Ancora Bologna – 1° parte

Salì in carrozza con un salto e le portiere si chiusero alle  sue spalle con uno sbuffo. Era entrata appena in tempo.

Norma si guardò attorno per cercare un posto libero. Ne vide uno vicino al finestrino e andò a posizionarsi. Era stata fortunata, sembrava fosse l’unico vuoto in tutto il vagone. Sollevò la valigia e la spinse a fatica nel ripiano in alto, poi si lasciò cadere sul sedile. Il cuore le batteva forte per la corsa. Perché mai devo ridurmi sempre all’ultimo minuto?, pensò. Ma era una domanda che si poneva ogni qualvolta salisse su un treno e che rimaneva senza risposta. Era fatta così, sempre di corsa.

Norma sospirò, si aggiustò in modo approssimativo la coda di cavallo, cercando di domare i capelli ribelli che erano sfuggiti all’elastico, poi si guardò attorno. Un uomo dai capelli scuri e il viso nascosto da un giornale di fronte a lei, una signora con la pelle ambrata e i vestiti coloratissimi con un bambino che si contorceva per la noia negli altri due sedili, questi i suoi compagni di viaggio. Norma sorrise alla donna, poi aprì la borsa piena di oggetti infilati alla rinfusa e ne estrasse un libro. Amava leggere in treno, soprattutto i gialli, e ficcò il naso tra le pagine, curiosa di sapere che fine avrebbe fatto il protagonista che, al momento, non se la passava benissimo.

«Leggi ancora i gialli!»

Norma conosceva quella voce. Alzò gli occhi dal libro. Corrado. L’uomo di fronte a lei era Corrado che la guardava con aria canzonatoria.

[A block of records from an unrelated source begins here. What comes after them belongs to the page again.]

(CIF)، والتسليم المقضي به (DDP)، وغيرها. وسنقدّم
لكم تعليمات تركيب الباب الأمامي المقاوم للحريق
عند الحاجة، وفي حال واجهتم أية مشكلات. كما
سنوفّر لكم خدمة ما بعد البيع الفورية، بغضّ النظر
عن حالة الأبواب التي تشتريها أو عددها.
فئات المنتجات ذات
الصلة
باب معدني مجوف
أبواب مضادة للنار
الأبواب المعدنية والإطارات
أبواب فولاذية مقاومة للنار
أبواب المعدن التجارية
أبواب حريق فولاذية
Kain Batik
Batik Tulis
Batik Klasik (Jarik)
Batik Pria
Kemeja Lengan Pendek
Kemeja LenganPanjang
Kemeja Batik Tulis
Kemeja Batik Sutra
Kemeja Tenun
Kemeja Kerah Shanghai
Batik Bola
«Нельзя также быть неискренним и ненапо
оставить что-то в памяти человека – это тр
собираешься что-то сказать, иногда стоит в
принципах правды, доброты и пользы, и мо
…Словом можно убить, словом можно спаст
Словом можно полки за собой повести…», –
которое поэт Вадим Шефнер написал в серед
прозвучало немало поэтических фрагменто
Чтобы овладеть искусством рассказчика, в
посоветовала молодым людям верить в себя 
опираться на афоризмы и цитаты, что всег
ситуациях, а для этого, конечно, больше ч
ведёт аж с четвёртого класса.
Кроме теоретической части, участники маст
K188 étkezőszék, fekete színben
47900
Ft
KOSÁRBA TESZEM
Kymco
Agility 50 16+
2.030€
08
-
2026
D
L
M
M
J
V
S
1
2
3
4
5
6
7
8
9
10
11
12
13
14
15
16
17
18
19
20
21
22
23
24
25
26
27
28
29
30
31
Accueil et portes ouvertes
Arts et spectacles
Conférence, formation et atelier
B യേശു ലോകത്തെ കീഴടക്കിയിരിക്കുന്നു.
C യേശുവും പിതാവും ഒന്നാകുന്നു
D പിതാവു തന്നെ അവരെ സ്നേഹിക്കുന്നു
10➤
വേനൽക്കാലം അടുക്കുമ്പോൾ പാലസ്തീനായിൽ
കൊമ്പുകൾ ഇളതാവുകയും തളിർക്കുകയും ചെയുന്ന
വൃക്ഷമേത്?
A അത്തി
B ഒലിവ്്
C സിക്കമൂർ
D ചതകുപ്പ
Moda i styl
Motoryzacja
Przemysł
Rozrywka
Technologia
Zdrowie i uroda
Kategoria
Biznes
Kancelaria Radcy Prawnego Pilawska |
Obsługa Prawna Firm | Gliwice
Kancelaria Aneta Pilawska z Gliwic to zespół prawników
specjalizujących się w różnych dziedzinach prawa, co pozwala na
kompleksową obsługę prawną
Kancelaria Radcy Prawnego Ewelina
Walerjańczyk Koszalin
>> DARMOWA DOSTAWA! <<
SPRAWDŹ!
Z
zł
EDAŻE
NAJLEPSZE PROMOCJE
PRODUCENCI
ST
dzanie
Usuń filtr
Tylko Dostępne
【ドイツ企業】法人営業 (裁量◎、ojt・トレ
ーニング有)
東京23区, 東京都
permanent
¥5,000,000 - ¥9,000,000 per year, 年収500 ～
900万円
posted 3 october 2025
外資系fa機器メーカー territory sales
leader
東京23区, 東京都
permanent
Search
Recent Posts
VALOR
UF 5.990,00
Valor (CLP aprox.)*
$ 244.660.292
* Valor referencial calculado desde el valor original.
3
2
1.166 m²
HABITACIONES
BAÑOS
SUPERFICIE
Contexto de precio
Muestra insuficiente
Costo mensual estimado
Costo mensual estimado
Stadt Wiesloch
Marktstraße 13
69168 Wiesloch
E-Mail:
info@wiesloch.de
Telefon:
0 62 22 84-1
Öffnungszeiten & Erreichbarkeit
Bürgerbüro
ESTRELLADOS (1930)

«E tu leggi ancora i giornali.» disse Norma.

Si chiese come avesse fatto a non riconoscerlo, nonostante il giornale. Era identico, con qualche filo bianco in più tra i capelli scurissimi.

«Leggo il giornale ogni giorno.»

Norma lo sapeva bene, così come conosceva a memoria molte delle sue abitudini. Quanto tempo era passato? Dieci anni? Di più? 

«Come stai Norma? Saranno passati quindici anni.»

Ecco, quindici anni, lui era sempre stato bravo a misurare il tempo, a contare. Lei no. 

«Già…»

E le passò davanti, come la sequenza di un film, il loro ultimo giorno insieme. Le vie di Bologna, Piazza Maggiore, la chiesa di Santo Stefano, il profumo della carta invecchiata di quella piccola libreria, la pioggia, le risate sotto i portici e poi tutte le parole che si erano detti. Sì, se ne erano dette proprio tante, un fiume, un torrente scrosciante, una cascata.

Ma Norma non aveva mai detto le uniche che sentiva rimbombare nella pancia ogni volta che lo guardava. Ti amo. Due parole, cinque lettere, le più difficili, che erano rimaste prigioniere della sua bocca.

Nemmeno Corrado le aveva mai pronunciate. Chissà se le aveva provate.

Norma lo guardò e sentì un fremito conosciuto. Dopo tanto tempo.

«Ti trovo in gran forma.» disse Corrado.

«Anche tu sei in forma.» replicò Norma.

Si sorrisero e poi rimasero in silenzio, a fissarsi. Norma non riusciva a deglutire. Corrado sembrava malinconico e le sfiorò la mano.

La voce registrata di trenitalia irruppe nel loro silenzio denso e in quel momento annunciò la stazione di Bologna. Ancora Bologna.

«Io scendo qui.» disse Corrado, trasalendo e iniziando a raccogliere le sue cose. Una giacca beige perfettamente stirata nonostante il viaggio, una ventiquattr’ore di pelle. 

«Io proseguo fino a Milano, vivo lì adesso.» disse Norma.

«Che cosa fai?» chiese lui.

«Lavoro in un ufficio di comunicazione come designer. E tu?» rispose lei.

«Sono diventato un professore di matematica.»

Certo, non poteva che essere così.

«Senti, il mio numero è sempre lo stesso, se capiti a Bologna fammi uno squillo che ci vediamo.» proseguì lui.

«Certo, volentieri!» disse lei.

Corrado la salutò con l’unica mano libera, su cui brillava la fede. Norma rispose al saluto con un sorriso. Un ultimo sguardo e poi Corrado si diresse verso l’uscita.

Norma infilò di nuovo il naso tra le pagine del libro, ma questa volta per nascondere le lacrime.